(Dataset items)

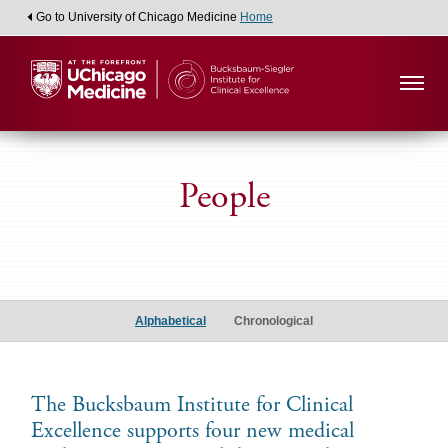
Go to University of Chicago Medicine
Home
People
Medical
Student
Alphabetical
Chronological
Scholars
The Bucksbaum Institute for Clinical
Excellence supports four new medical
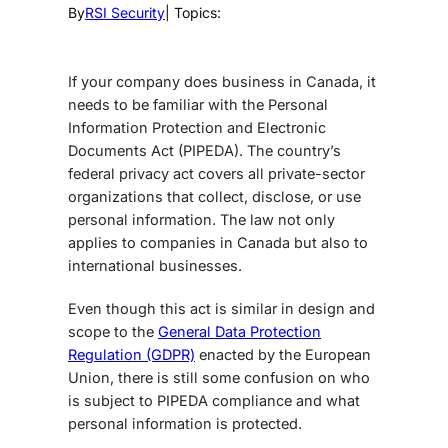
By
RSI Security
| Topics:
If your company does business in Canada, it
needs to be familiar with the Personal
Information Protection and Electronic
Documents Act (PIPEDA). The country’s
federal privacy act covers all private-sector
organizations that collect, disclose, or use
personal information. The law not only
applies to companies in Canada but also to
international businesses.
Even though this act is similar in design and
scope to the
General Data Protection
Regulation (GDPR)
enacted by the European
Union, there is still some confusion on who
is subject to PIPEDA compliance and what
personal information is protected.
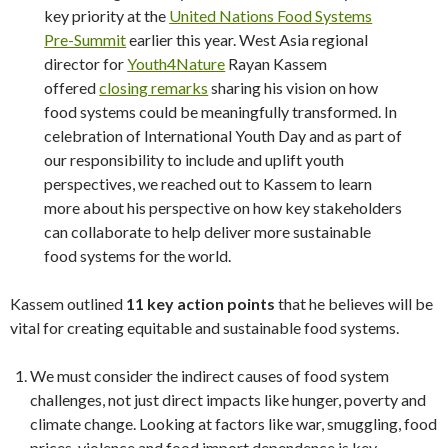
key priority at the
United Nations Food Systems
Pre-Summit
earlier this year. West Asia regional
director for
Youth4Nature
Rayan Kassem
offered
closing remarks
sharing his vision on how
food systems could be meaningfully transformed. In
celebration of International Youth Day and as part of
our responsibility to include and uplift youth
perspectives, we reached out to Kassem to learn
more about his perspective on how key stakeholders
can collaborate to help deliver more sustainable
food systems for the world.
Kassem outlined
11 key action points
that he believes will be
vital for creating equitable and sustainable food systems.
We must consider the indirect causes of food system
challenges, not just direct impacts like hunger, poverty and
climate change. Looking at factors like war, smuggling, food
prices, violence and food import dependence is key.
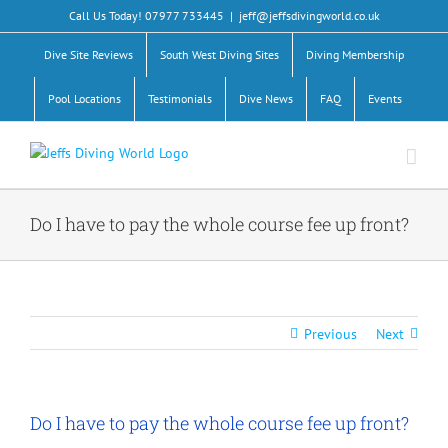
Skip
Call Us Today! 07977 733445
|
jeff@jeffsdivingworld.co.uk
to
content
Dive Site Reviews
South West Diving Sites
Diving Membership
Pool Locations
Testimonials
Dive News
FAQ
Events
Do I have to pay the whole course fee up front?
Previous
Next
Do I have to pay the whole course fee up front?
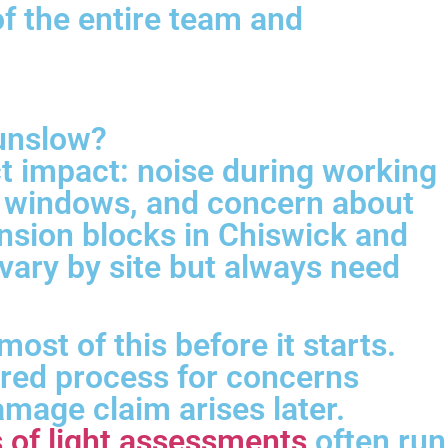
of the entire team and
ounslow?
t impact: noise during working
ng windows, and concern about
ansion blocks in Chiswick and
 vary by site but always need
ost of this before it starts.
ured process for concerns
mage claim arises later.
s of light assessments
often run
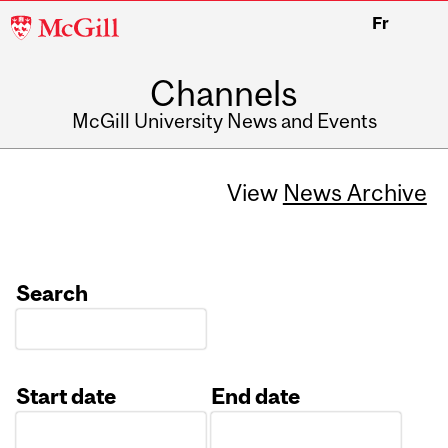
McGill
Fr
University
Channels
McGill University News and Events
View
News Archive
Search
Start date
End date
Date
Date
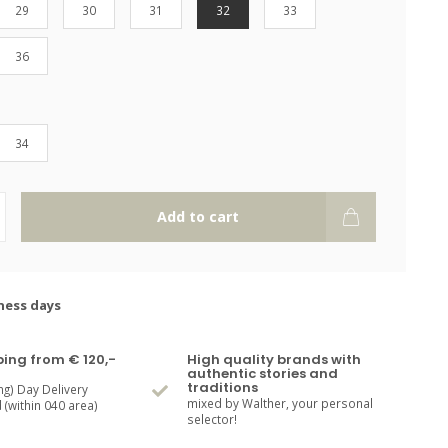
29
30
31
32
33
36
34
Add to cart
ness days
ping from € 120,-
High quality brands with
authentic stories and
traditions
ng) Day Delivery
mixed by Walther, your personal
(within 040 area)
selector!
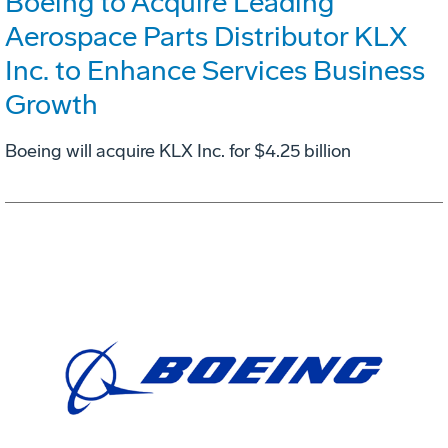
Boeing to Acquire Leading
Aerospace Parts Distributor KLX
Inc. to Enhance Services Business
Growth
Boeing will acquire KLX Inc. for $4.25 billion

▸ Problem to solve
Find every line in the records above that contains the word "this", and copy each one.

▸ Written answer
Even though this act is similar in design and
earlier this year. West Asia regional
ost of this before it starts.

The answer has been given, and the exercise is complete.